Geologists and scientist have managed to identify the causes of the ice ages by observing
the geological processes of the earth and connecting them all together. From the early 1800’s
with Louis Agassiz and James Croll in the latter part that century to Milutin Milankovitch in the
1940’s, scientists have built on one another’s theory about the causes of the ice ages and their
evidence to support it. As technology increased they discovered more about the way the earth’s
processes worked and linked them all together to better understand the causes of the ice ages.
Recently technology has allowed scientists to measure the amount of carbon dioxide in the
atmosphere on a regular basis. The results have shown an increase in the amount of carbon
dioxide in the atmosphere and this has caused great alarm within the general public about global
warming. But one must take into consideration that the earth is coming out of an ice age and
moving into a warmer period, therefore the amount of carbon dioxide will increase slowly.
Unfortunately man made pollution and the increase in technology, releases more amounts of
carbon dioxide than is natural and therefore is speeding up the warming of the earth.

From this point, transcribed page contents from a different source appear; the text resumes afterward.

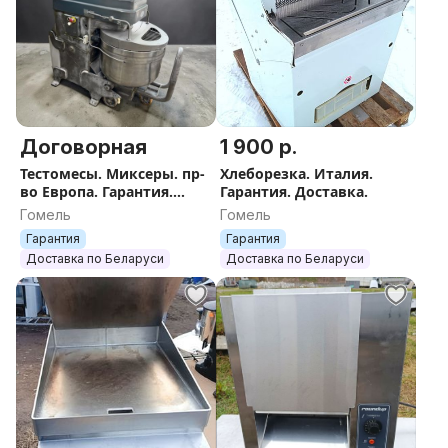
Договорная
1 900 р.
Тестомесы. Миксеры. пр-
Хлеборезка. Италия.
во Европа. Гарантия.
Гарантия. Доставка.
Доставка.
Гомель
Гомель
Гарантия
Гарантия
Доставка по Беларуси
Доставка по Беларуси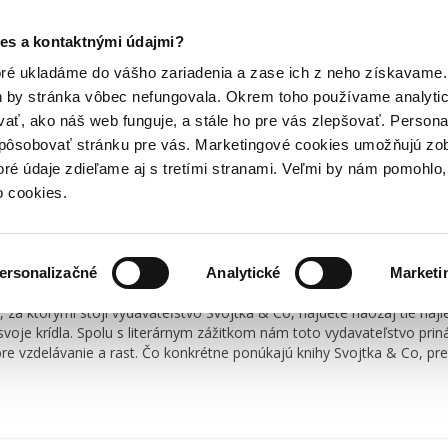
Posledný výpredaj kníh! Zľavy až do 80% tu =>
es a kontaktnými údajmi?
Hry
Hudba
Doplnky
Bazár kníh
oré ukladáme do vášho zariadenia a zase ich z neho získavame.
h by stránka vôbec nefungovala. Okrem toho používame analyti
ať, ako náš web funguje, a stále ho pre vás zlepšovať. Persona
spôsobovať stránku pre vás. Marketingové cookies umožňujú zo
toré údaje zdieľame aj s tretími stranami. Veľmi by nám pomohl
o cookies.
ľba pre každého čitateľa
ersonalizačné
Analytické
Marketi
 našom knižnom trhu. Hoci sa môže zdať nováčikom medzi viac znám
a ktorými stojí vydavateľstvo Svojtka & Co, nájdete naozaj tie najlepši
oje krídla. Spolu s literárnym zážitkom nám toto vydavateľstvo priná
 pre vzdelávanie a rast. Čo konkrétne ponúkajú knihy Svojtka & Co, p
epších na trhu?
oducho WOW.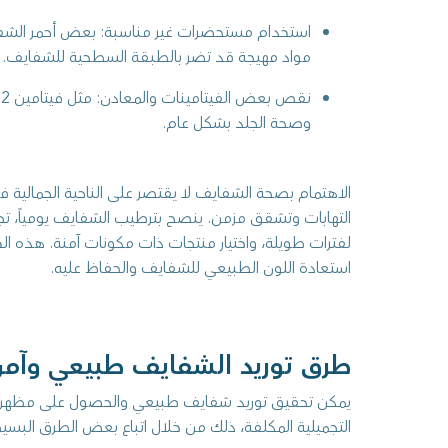
استخدام مستحضرات غير مناسبة: بعض أحمر الشفاه
مواد مهيجة قد تضر بالطبقة السطحية للشفايف.
وصحة الجلد بشكل عام.
الاهتمام بصحة الشفايف لا يقتصر على الناحية الجمالية
التهابات وتشقق مزمن. ينصح بترطيب الشفايف يومياً، 
لفترات طويلة، واختيار منتجات ذات مكونات آمنة. هذه 
استعادة اللون الطبيعي للشفايف والحفاظ عليه.
طرق توريد الشفايف طبيعي وآمن
يمكن تحقيق توريد شفايف طبيعي والحصول على مظهر صح
التجميلية المكلفة، ذلك من خلال اتباع بعض الطرق البسيط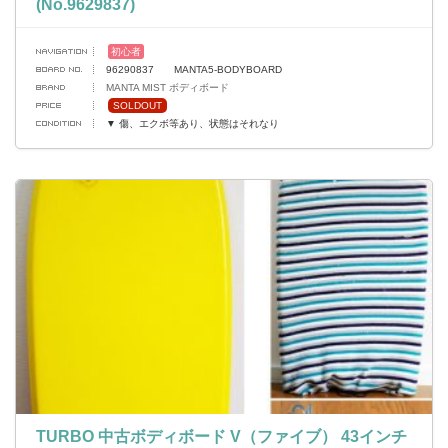
(No.9629837)
初心者
96290837 MANTA5-BODYBOARD
MANTA MIST ボディボード
SOLDOUT
▼ 傷、エクボ等あり、状態はそれなり
TURBO 中古ボディボード V（ファイブ） 43インチ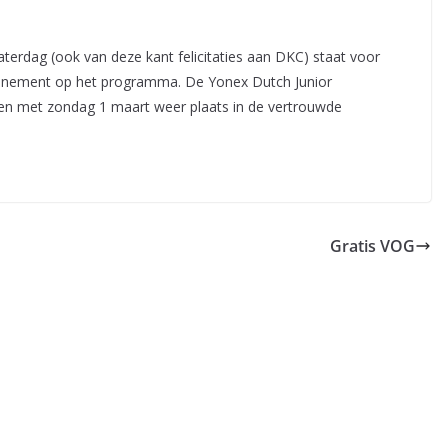
aterdag (ook van deze kant felicitaties aan DKC) staat voor
enement op het programma. De Yonex Dutch Junior
t en met zondag 1 maart weer plaats in de vertrouwde
Gratis VOG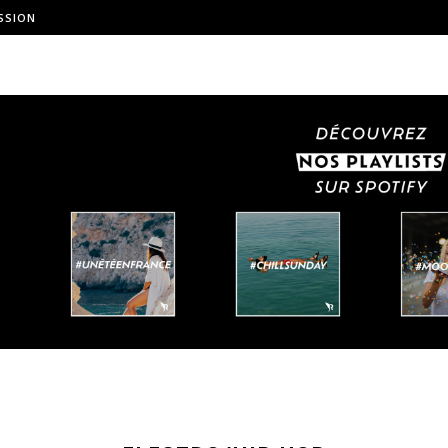
SSION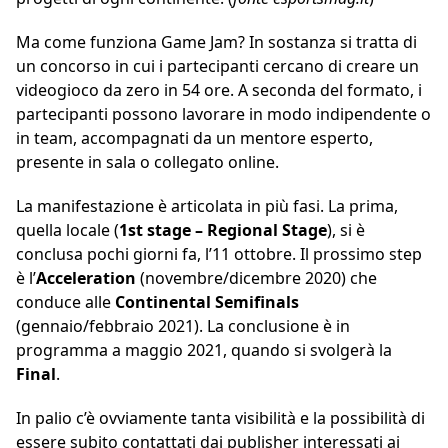
Ma come funziona Game Jam? In sostanza si tratta di
un concorso in cui i partecipanti cercano di creare un
videogioco da zero in 54 ore. A seconda del formato, i
partecipanti possono lavorare in modo indipendente o
in team, accompagnati da un mentore esperto,
presente in sala o collegato online.
La manifestazione è articolata in più fasi. La prima,
quella locale (
1st stage – Regional Stage
), si è
conclusa pochi giorni fa, l’11 ottobre. Il prossimo step
è l’
Acceleration
(novembre/dicembre 2020) che
conduce alle
Continental Semifinals
(gennaio/febbraio 2021). La conclusione è in
programma a maggio 2021, quando si svolgerà la
Final
.
In palio c’è ovviamente tanta visibilità e la possibilità di
essere subito contattati dai publisher interessati ai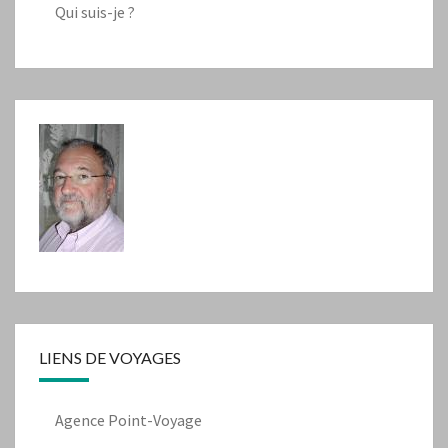
Qui suis-je ?
LIENS DE VOYAGES
Agence Point-Voyage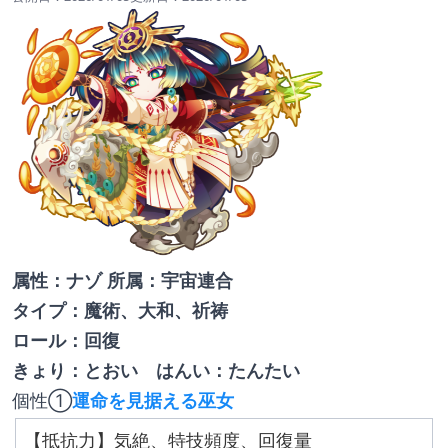
属性：ナゾ 所属：宇宙連合
タイプ：魔術、大和、祈祷
ロール：回復
きょり：とおい　はんい：たんたい
個性①
運命を見据える巫女
【抵抗力】気絶、特技頻度、回復量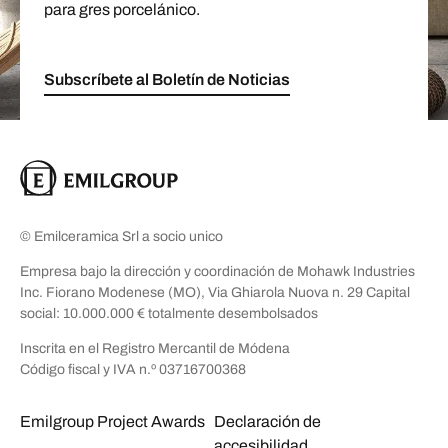
para gres porcelánico.
Subscríbete al Boletín de Noticias
© Emilceramica Srl a socio unico
Empresa bajo la dirección y coordinación de Mohawk Industries
Inc. Fiorano Modenese (MO), Via Ghiarola Nuova n. 29 Capital
social: 10.000.000 € totalmente desembolsados
Inscrita en el Registro Mercantil de Módena
Código fiscal y IVA n.º 03716700368
Emilgroup Project Awards
Declaración de
accesibilidad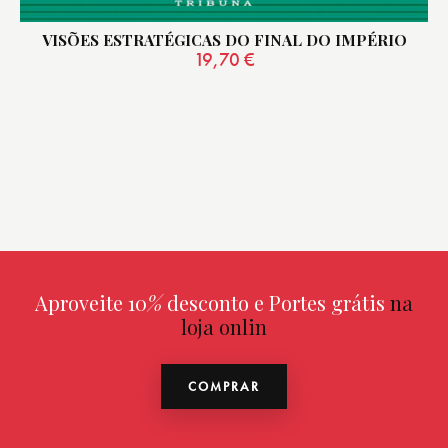
VISÕES ESTRATÉGICAS DO FINAL DO IMPÉRIO
19,70
€
Aproveite 10
%
desconto e Portes grátis
na
loja onlin
COMPRAR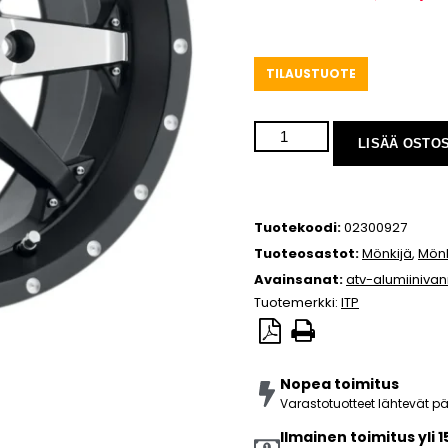
TILAUSTUOTE
LISÄÄ OSTO
Tuotekoodi:
02300927
Tuoteosastot:
Mönkijä
,
Mönk
Avainsanat:
atv-alumiiniva
Tuotemerkki:
ITP
Nopea toimitus
Varastotuotteet lähtevät 
Ilmainen toimitus yli 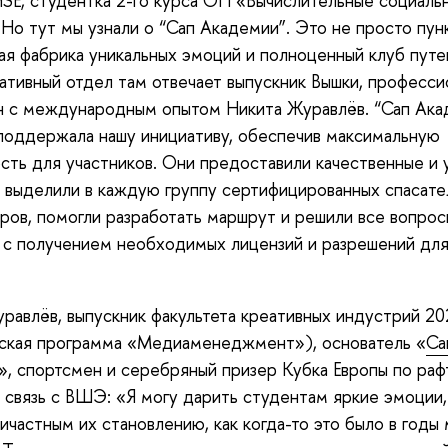
E, студентка 2-го курса ОП «Вычислительные социаль
 Но тут мы узнали о “Сап Академии”. Это не просто пун
ая фабрика уникальных эмоций и полноценный клуб путе
ативный отдел там отвечает выпускник Вышки, професси
н с международным опытом Никита Журавлёв. “Сап Ака
поддержала нашу инициативу, обеспечив максимальную
сть для участников. Они предоставили качественные и
 выделили в каждую группу сертифицированных спасате
ров, помогли разработать маршрут и решили все вопрос
 с получением необходимых лицензий и разрешений дл
равлёв, выпускник факультета креативных индустрий 20
рская программа «Медиаменеджмент»), основатель «
Са
», спортсмен и серебряный призер Кубка Европы по рафт
 связь с ВШЭ: «Я могу дарить студентам яркие эмоции,
ичастным их становлению, как когда-то это было в годы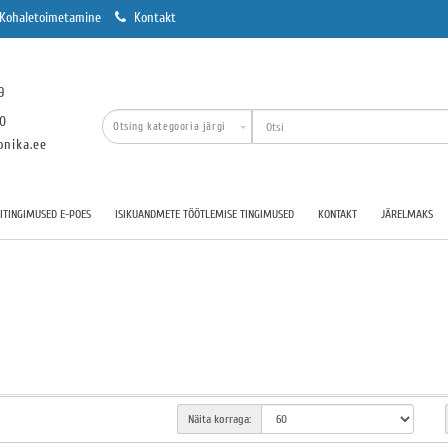
Kohaletoimetamine
Kontakt
9
00
onika.ee
TINGIMUSED E-POES
ISIKUANDMETE TÖÖTLEMISE TINGIMUSED
KONTAKT
JÄRELMAKS
Näita korraga: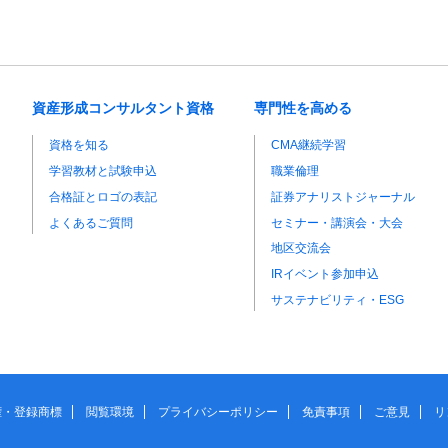
資産形成コンサルタント資格
専門性を高める
資格を知る
CMA継続学習
学習教材と試験申込
職業倫理
合格証とロゴの表記
証券アナリストジャーナル
よくあるご質問
セミナー・講演会・大会
地区交流会
IRイベント参加申込
サステナビリティ・ESG
権・登録商標
閲覧環境
プライバシーポリシー
免責事項
ご意見
リ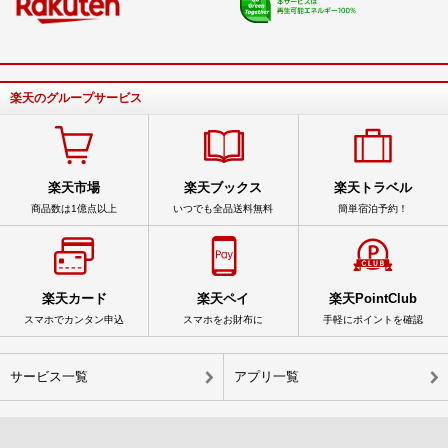
楽天のグループサービス
楽天市場
楽天ブックス
楽天トラベル
商品数は1億点以上
いつでも全品送料無料
簡単宿泊予約！
楽天カード
楽天ペイ
楽天PointClub
スマホでカンタン申込
スマホをお財布に
手軽にポイントを確認
サービス一覧
アプリ一覧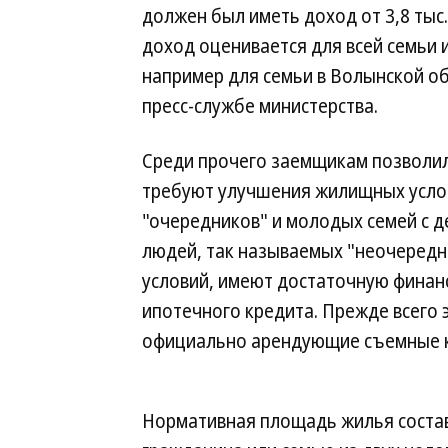
должен был иметь доход от 3,8 тыс.
доход оценивается для всей семьи 
например для семьи в Волынской об
пресс-службе министерства.
Среди прочего заемщикам позволили
требуют улучшения жилищных услов
"очередников" и молодых семей с д
людей, так называемых "неочередн
условий, имеют достаточную финан
ипотечного кредита. Прежде всего
официально арендующие съемные к
Нормативная площадь жилья состав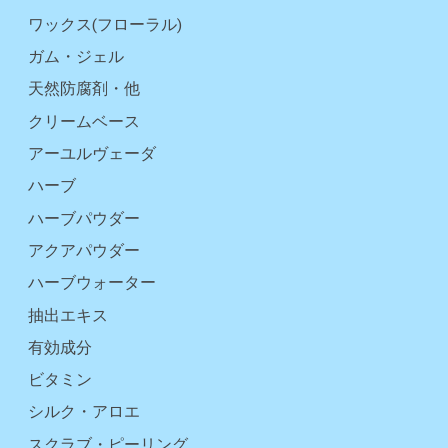
ワックス(フローラル)
ガム・ジェル
天然防腐剤・他
クリームベース
アーユルヴェーダ
ハーブ
ハーブパウダー
アクアパウダー
ハーブウォーター
抽出エキス
有効成分
ビタミン
シルク・アロエ
スクラブ・ピーリング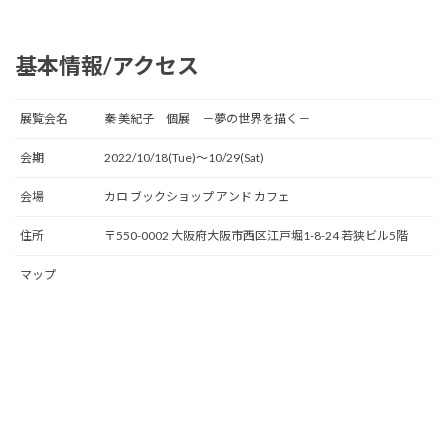
基本情報/アクセス
展覧会名
秦 美紀子 個展 －夢の世界を描く－
会期
2022/10/18(Tue)〜10/29(Sat)
会場
カロ ブックショップ アンド カフェ
住所
〒550-0002 大阪府大阪市西区江戸堀1-8-24 若狭ビル5階
マップ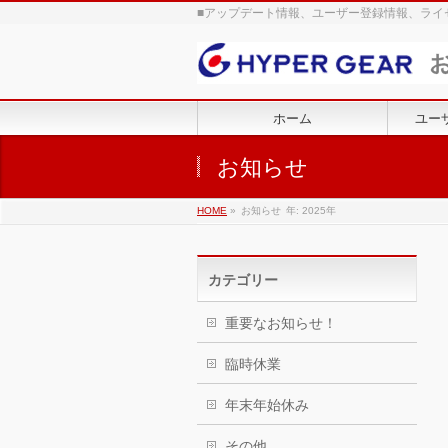
■アップデート情報、ユーザー登録情報、ライ
ホーム
ユー
お知らせ
HOME
»
お知らせ
年: 2025年
カテゴリー
重要なお知らせ！
臨時休業
年末年始休み
その他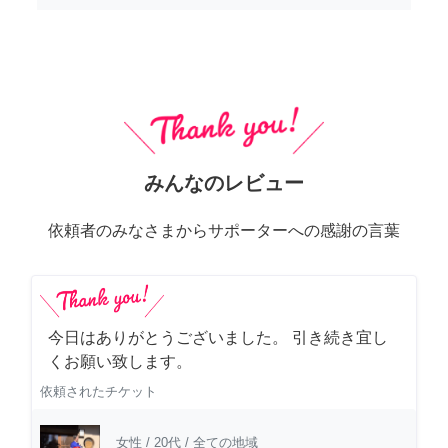
みんなのレビュー
依頼者のみなさまからサポーターへの感謝の言葉
今日はありがとうございました。 引き続き宜し
くお願い致します。
依頼されたチケット
女性
/
20代
/
全ての地域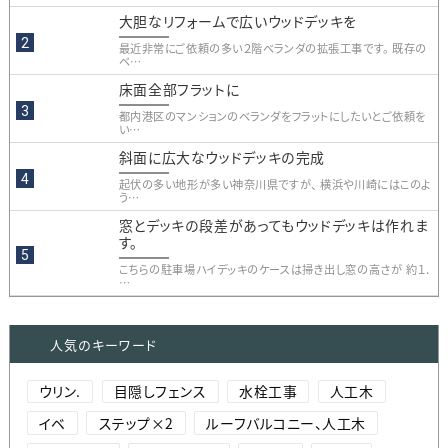
大胆なリフォームで広いウッドデッキを
最近非常にご依頼の多い２階ベランダの拡張工事です。 既存の
ベ…
床面全部フラットに
都内港区のマンションのベランダをフラットにしたいとご依頼を
い…
斜面に広大なウッドデッキの完成
起伏の多い地形が多い神奈川県ですが、 横浜や川崎にはこのよ
う…
窓とデッキの段差があってもウッドデッキは作れま
す。
こちらの駐車場ハイデッキのケースは掃き出し窓の高さが 約１．
…
人気のキーワード
ウリン.
目隠しフェンス
水栓工事
人工木
イベ
ステップ×2
ルーフバルコニー、人工木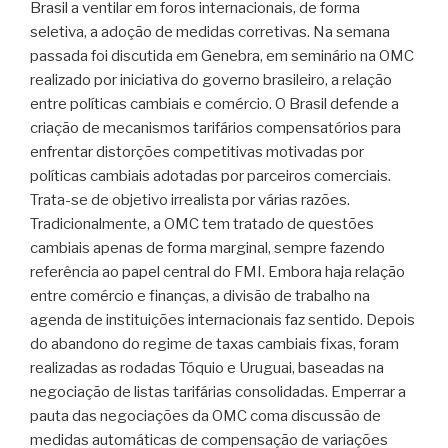
Brasil a ventilar em foros internacionais, de forma
seletiva, a adoção de medidas corretivas. Na semana
passada foi discutida em Genebra, em seminário na OMC
realizado por iniciativa do governo brasileiro, a relação
entre políticas cambiais e comércio. O Brasil defende a
criação de mecanismos tarifários compensatórios para
enfrentar distorções competitivas motivadas por
políticas cambiais adotadas por parceiros comerciais.
Trata-se de objetivo irrealista por várias razões.
Tradicionalmente, a OMC tem tratado de questões
cambiais apenas de forma marginal, sempre fazendo
referência ao papel central do FMI. Embora haja relação
entre comércio e finanças, a divisão de trabalho na
agenda de instituições internacionais faz sentido. Depois
do abandono do regime de taxas cambiais fixas, foram
realizadas as rodadas Tóquio e Uruguai, baseadas na
negociação de listas tarifárias consolidadas. Emperrar a
pauta das negociações da OMC coma discussão de
medidas automáticas de compensação de variações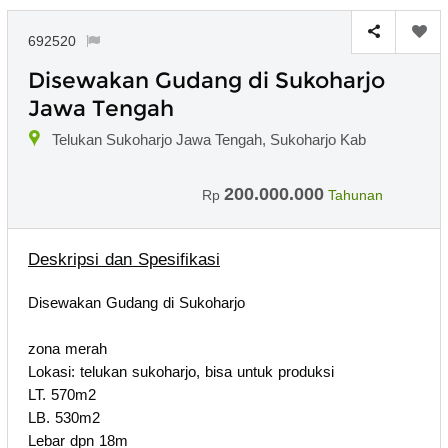
692520
Disewakan Gudang di Sukoharjo
Jawa Tengah
Telukan Sukoharjo Jawa Tengah, Sukoharjo Kab
200.000.000
Rp
Tahunan
Deskripsi dan Spesifikasi
Disewakan Gudang di Sukoharjo
zona merah
Lokasi: telukan sukoharjo, bisa untuk produksi
LT. 570m2
LB. 530m2
Lebar dpn 18m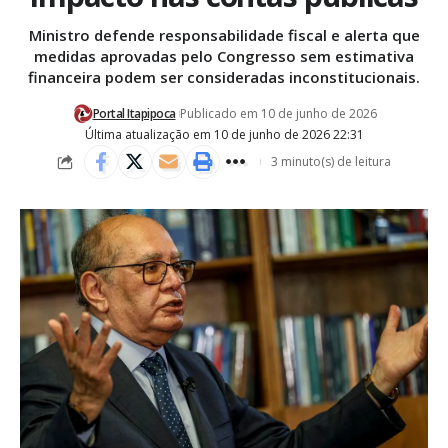
Ministro defende responsabilidade fiscal e alerta que
medidas aprovadas pelo Congresso sem estimativa
financeira podem ser consideradas inconstitucionais.
Portal Itapipoca
Publicado em 10 de junho de 2026
Última atualização em 10 de junho de 2026 22:31
3 minuto(s) de leitura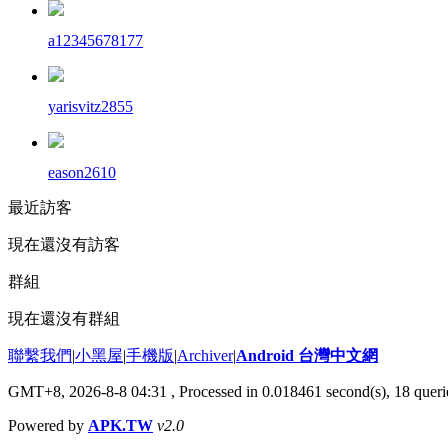
a12345678177
yarisvitz2855
eason2610
最近訪客
現在還沒有訪客
群組
現在還沒有群組
聯繫我們
|
小黑屋
|
手機版
|
Archiver
|
Android 台灣中文網
GMT+8, 2026-8-8 04:31
, Processed in 0.018461 second(s), 18 que
Powered by
APK.TW
v2.0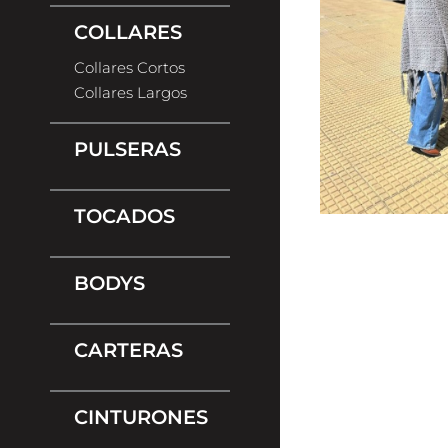
COLLARES
Collares Cortos
Collares Largos
PULSERAS
TOCADOS
BODYS
CARTERAS
CINTURONES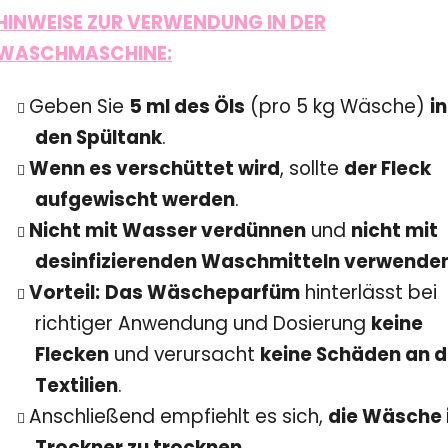
HINWEISE ZUR VERWENDUNG IN DER
WASCHMASCHINE:
Geben Sie
5 ml des Öls
(pro 5 kg Wäsche)
in
den Spültank
.
Wenn es verschüttet wird
, sollte
der Fleck
aufgewischt werden
.
Nicht mit Wasser verdünnen
und
nicht mit
desinfizierenden Waschmitteln verwende
Vorteil:
Das
Wäscheparfüm
hinterlässt bei
richtiger Anwendung und Dosierung
keine
Flecken
und verursacht
keine Schäden an 
Textilien
.
Anschließend empfiehlt es sich,
die Wäsche
Trockner zu trocknen
.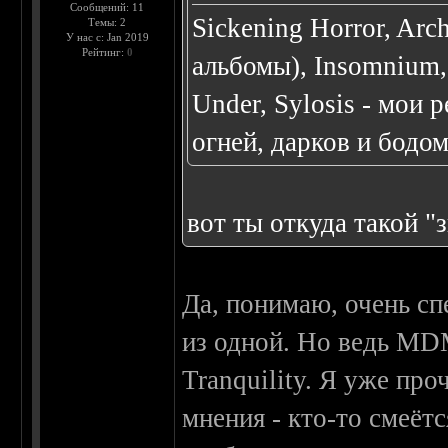
Сообщений: 11
Sickening Horror, Ar
Темы: 2
У нас с: Jan 2019
Рейтинг:
0
альбомы), Insomnium, A
Under, Sylosis - мои
огней, дарков и бодом
вот ты откуда такой "
Да, понимаю, очень сп
из одной. Но ведь MDM
Tranquility. Я уже про
мнения - кто-то смеётс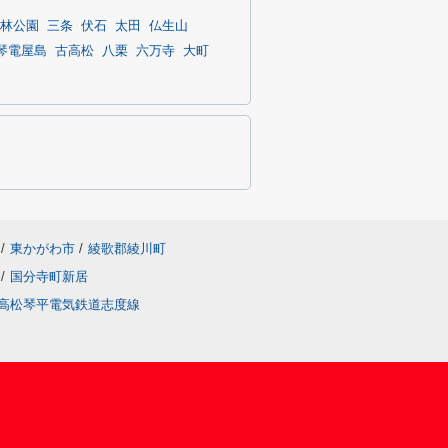
林公園
三条
伏石
太田
仏生山
琴電屋島
古高松
八栗
六万寺
大町
/
東かがわ市
/
綾歌郡綾川町
/
国分寺町新居
高松琴平電気鉄道志度線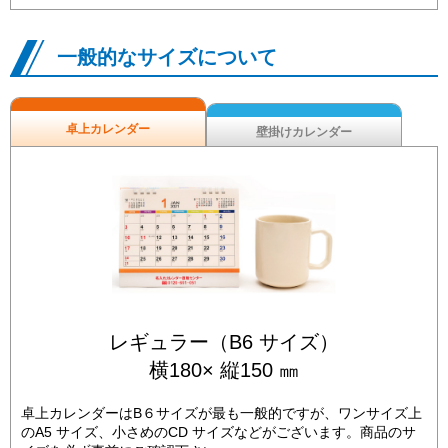
一般的なサイズについて
卓上カレンダー
壁掛けカレンダー
レギュラー（B6 サイズ）
横180× 縦150 ㎜
卓上カレンダーはB６サイズが最も一般的ですが、ワンサイズ上
のA5 サイズ、小さめのCD サイズなどがございます。商品のサ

This can be
a can be a cause for concern.
References
George Ochoa, Jennifer Hoffman, Tina Tin. Climate, the force that shapes our world and the future of life
on earth. n.d. Pgs 30-31
Macdougall, J. Frozen Earth. Berkeley University of California, 2004. Pgs 49,58,77,78,83,85,87,
Wikipedia- http://en.wikipedia.org/wiki/Interglacial.
Marshak, Stephen. Portraits of a Planet. Glossary and terms. Pg 714-718
*please not that this is incomplete and will be added in to the text in the next draft.